Posted on 2003-03-16
Hi Gang: Sorry for the long post.
The XP workgroup I recently put together for my friend has a hole in it.
After the great and all powerful 'Relder' pushed me in the right direction I got the trouble network running perfectly or so I thought.
The problem now is security. He wanted a work group that would simply stop his mischievous employees from having the power to delete files over the network, but still have the power completely manipulate the files across the network. He also did not want the girls to be able to create user account, or do anything in the device manager.
So, I thought it would be easy. Here’s what I did in the 'Security Tabs' of the folders that needed to be shared, after removing 'Simple file Sharing' and Setting 'Permissions' on the Sharing tab to full:
1) On the C:\ Drive of each workstation (Which I did not share)I first manipulated the security Tab(Under 'groups or user name') by creating/leaving the following groups: Administrators, System, Creator Owner, Power User (which I created with an extra permission (Write). I removed the rest. (He does not want any other form of user.)
2) Next I went to the 'Advanced section', hi-lighted Power Users and ticked the "Replace permission entries on all child objects..." and clicked apply. (I watched as all the files underneath were reset.)
3) Next I made identical 'User' accounts on all three workstations (including identical passwords) and made them all 'Power Users'.
4) I finally set the proper shares on each workstation.
Everything seemed to work perfect until my buddy showed me today how he could get into and 'Delete' all Gina’s files! He simply logged onto his or any workstation and log on as 'Gina'. He then navigated his way over the network, enter her folder and delete away!!! Only her folder was vulnerable. All other file on that computer were safe from his prodding.

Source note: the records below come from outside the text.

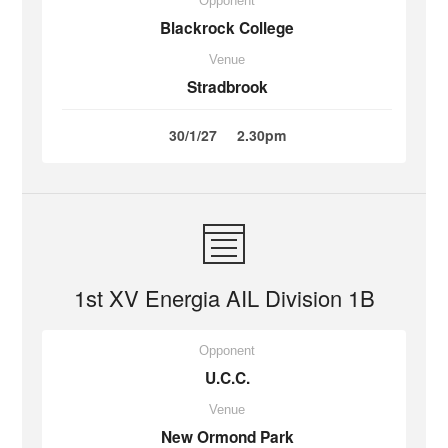
Opponent
Blackrock College
Venue
Stradbrook
30/1/27
2.30pm
1st XV Energia AIL Division 1B
Opponent
U.C.C.
Venue
New Ormond Park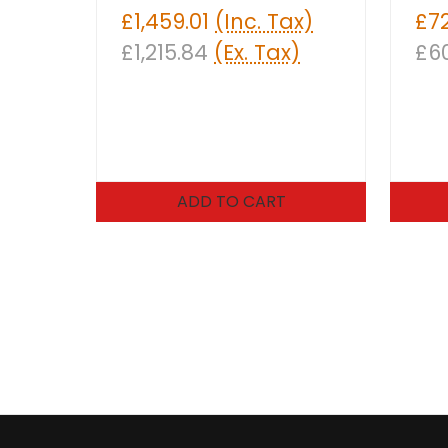
£1,459.01
(Inc. Tax)
£7
£1,215.84
(Ex. Tax)
£6
ADD TO CART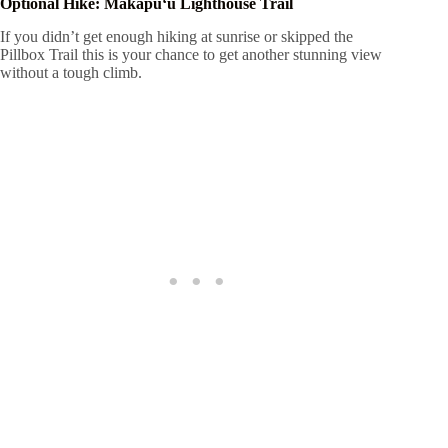
Optional Hike: Makapuʻu Lighthouse Trail
If you didn’t get enough hiking at sunrise or skipped the
Pillbox Trail this is your chance to get another stunning view
without a tough climb.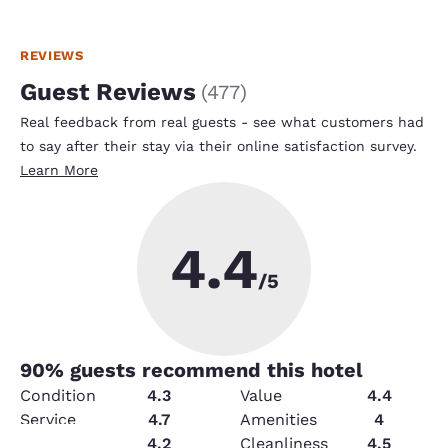
REVIEWS
Guest Reviews
(
477
)
Real feedback from real guests - see what customers had
to say after their stay via their online satisfaction survey.
Learn More
4.4
/5
90
% guests recommend this hotel
Condition
4.3
Value
4.4
Service
4.7
Amenities
4
Security
4.2
Cleanliness
4.5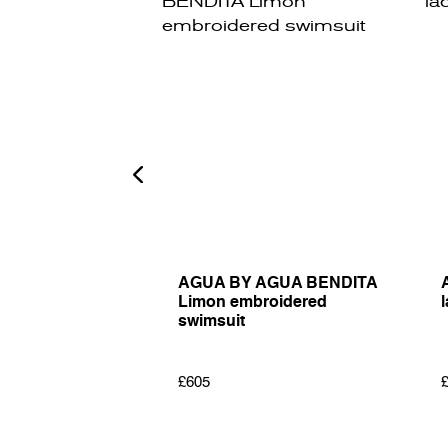
LOS MARICE
AGUA BY AGUA BENDITA
ellished midi
Limon embroidered
l
swimsuit
£605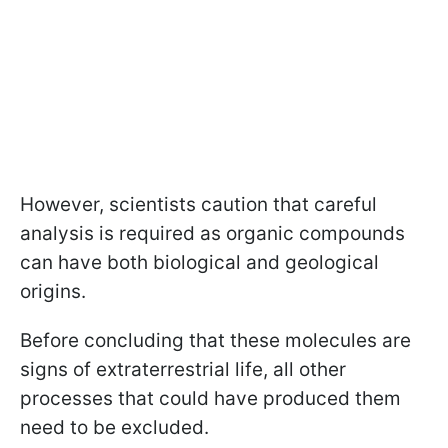
However, scientists caution that careful
analysis is required as organic compounds
can have both biological and geological
origins.
Before concluding that these molecules are
signs of extraterrestrial life, all other
processes that could have produced them
need to be excluded.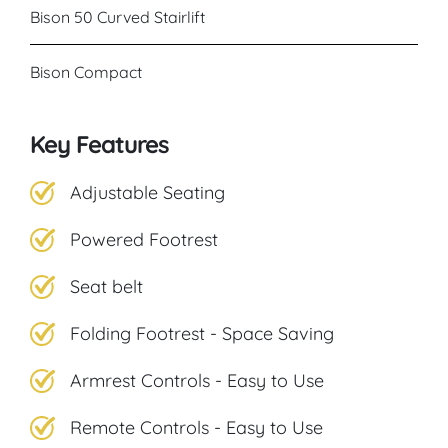
Bison 50 Curved Stairlift
Bison Compact
Key Features
Adjustable Seating
Powered Footrest
Seat belt
Folding Footrest - Space Saving
Armrest Controls - Easy to Use
Remote Controls - Easy to Use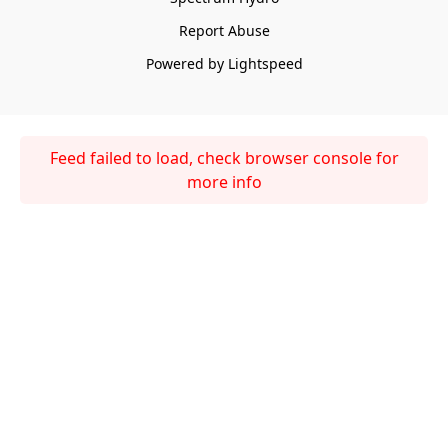
Report Abuse
Powered by Lightspeed
Feed failed to load, check browser console for
more info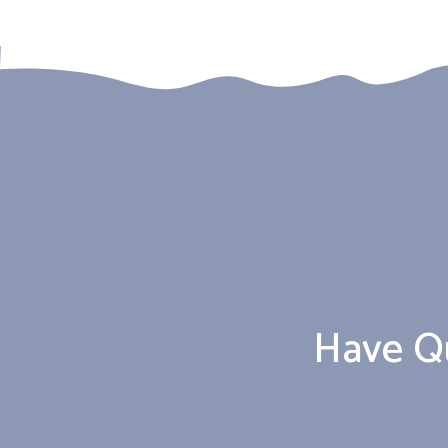
Have Q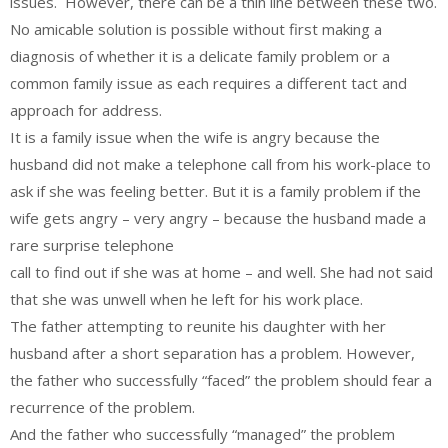
issues. However, there can be a thin line between these two.
No amicable solution is possible without first making a
diagnosis of whether it is a delicate family problem or a
common family issue as each requires a different tact and
approach for address.
It is a family issue when the wife is angry because the
husband did not make a telephone call from his work-place to
ask if she was feeling better. But it is a family problem if the
wife gets angry – very angry – because the husband made a
rare surprise telephone
call to find out if she was at home – and well. She had not said
that she was unwell when he left for his work place.
The father attempting to reunite his daughter with her
husband after a short separation has a problem. However,
the father who successfully “faced” the problem should fear a
recurrence of the problem.
And the father who successfully “managed” the problem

All I could say was that the girls can NOT give away their passwords???
I sure must have screwed up somewhere.
Please, what did I do wrong??? I've got the perfect restriction level for the employees (Read & Execute, List Folder Contents, Read, Write) but I guess I don't know how to properly impose it.
Also, are the 'System' and 'Creator Owner' groups absolutely necessary or should they be deleted out of the C:\ “Group or user names” list???
Thanks and sorry Rob to be such a pain!!!!!
I really tried hard to solve this on my own. I've got two great books ("Mastering Windows XP Pro 2nd ed & Windows XP Networking Inside Out") but both could not seem to answer my questions.